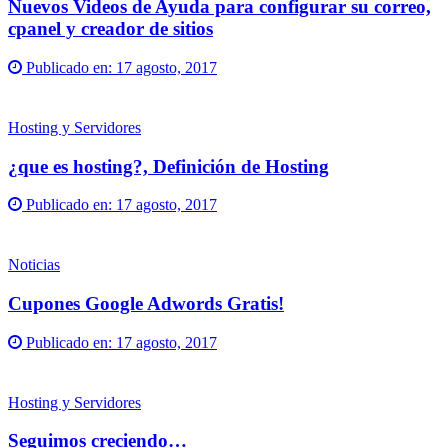
Nuevos Videos de Ayuda para configurar su correo,
cpanel y creador de sitios
Publicado en:
17 agosto, 2017
Hosting y Servidores
¿que es hosting?, Definición de Hosting
Publicado en:
17 agosto, 2017
Noticias
Cupones Google Adwords Gratis!
Publicado en:
17 agosto, 2017
Hosting y Servidores
Seguimos creciendo…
━━━━
Problem details: Please reproduce the entries from above exactly; images are not part of the copy.

Task response:
Nuevos Videos de Ayuda para configurar su correo,
cpanel y creador de sitios
Publicado en:
17 agosto, 2017
Hosting y Servidores
¿que es hosting?, Definición de Hosting
Publicado en:
17 agosto, 2017
Noticias
Cupones Google Adwords Gratis!
Publicado en:
17 agosto, 2017
Hosting y Servidores
Seguimos creciendo…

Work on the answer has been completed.